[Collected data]
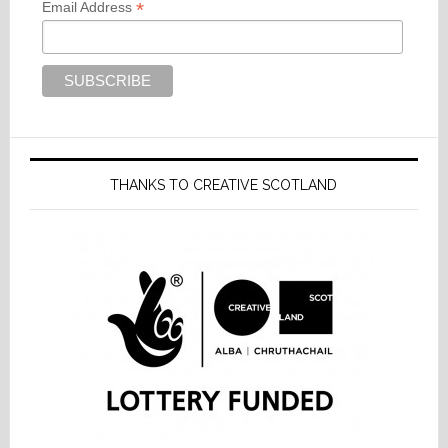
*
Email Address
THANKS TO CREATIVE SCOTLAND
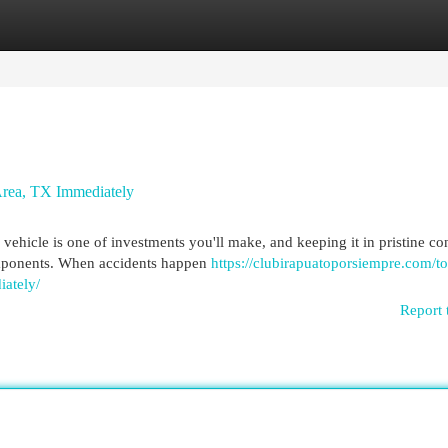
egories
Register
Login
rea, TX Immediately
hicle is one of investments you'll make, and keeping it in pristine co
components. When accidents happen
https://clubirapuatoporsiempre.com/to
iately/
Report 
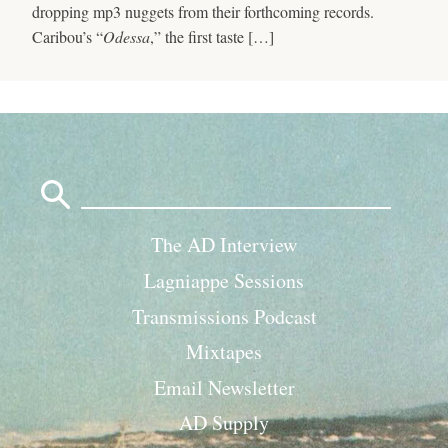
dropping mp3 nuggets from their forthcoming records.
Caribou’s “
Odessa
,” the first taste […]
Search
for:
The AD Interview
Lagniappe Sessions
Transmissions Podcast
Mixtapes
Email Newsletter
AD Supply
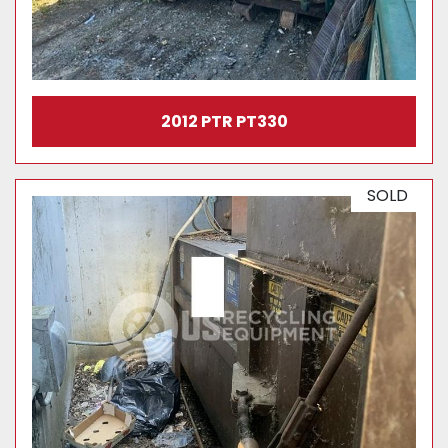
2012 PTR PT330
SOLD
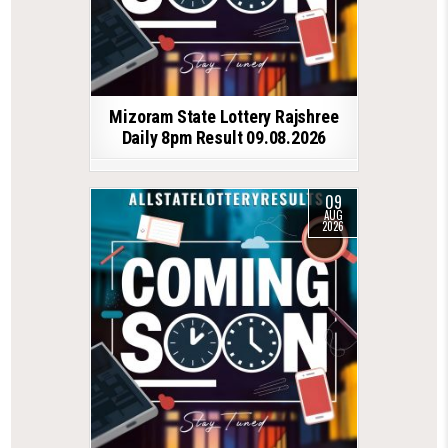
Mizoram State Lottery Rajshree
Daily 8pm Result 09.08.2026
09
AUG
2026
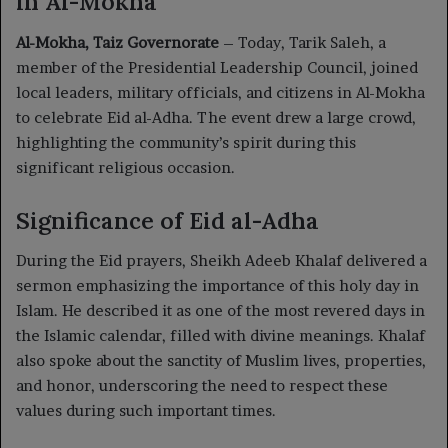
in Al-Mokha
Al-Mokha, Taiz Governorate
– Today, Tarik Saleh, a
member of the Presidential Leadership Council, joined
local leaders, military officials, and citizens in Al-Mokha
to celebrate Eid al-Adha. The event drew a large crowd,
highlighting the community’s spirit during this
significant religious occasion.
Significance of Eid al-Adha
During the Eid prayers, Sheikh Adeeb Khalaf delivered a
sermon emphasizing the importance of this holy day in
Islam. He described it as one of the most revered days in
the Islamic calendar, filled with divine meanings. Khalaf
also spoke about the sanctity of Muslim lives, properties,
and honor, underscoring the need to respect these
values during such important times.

Exercise - All of the records must come back exactly as they stand, minus every picture.

Task result -
*
Email Address
THANKS TO CREATIVE SCOTLAND
egories
Register
Login
rea, TX Immediately
hicle is one of investments you'll make, and keeping it in pristine co
components. When accidents happen
https://clubirapuatoporsiempre.com/to
iately/
Report 
dropping mp3 nuggets from their forthcoming records.
Caribou’s “
Odessa
,” the first taste […]
Search
for:
The AD Interview
Lagniappe Sessions
Transmissions Podcast
Mixtapes
Email Newsletter
AD Supply
2012 PTR PT330
SOLD
Mizoram State Lottery Rajshree
Daily 8pm Result 09.08.2026
09
AUG
2026
in Al-Mokha
Al-Mokha, Taiz Governorate
– Today, Tarik Saleh, a
member of the Presidential Leadership Council, joined
local leaders, military officials, and citizens in Al-Mokha
to celebrate Eid al-Adha. The event drew a large crowd,
highlighting the community’s spirit during this
significant religious occasion.
Significance of Eid al-Adha
During the Eid prayers, Sheikh Adeeb Khalaf delivered a
sermon emphasizing the importance of this holy day in
Islam. He described it as one of the most revered days in
the Islamic calendar, filled with divine meanings. Khalaf
also spoke about the sanctity of Muslim lives, properties,
and honor, underscoring the need to respect these
values during such important times.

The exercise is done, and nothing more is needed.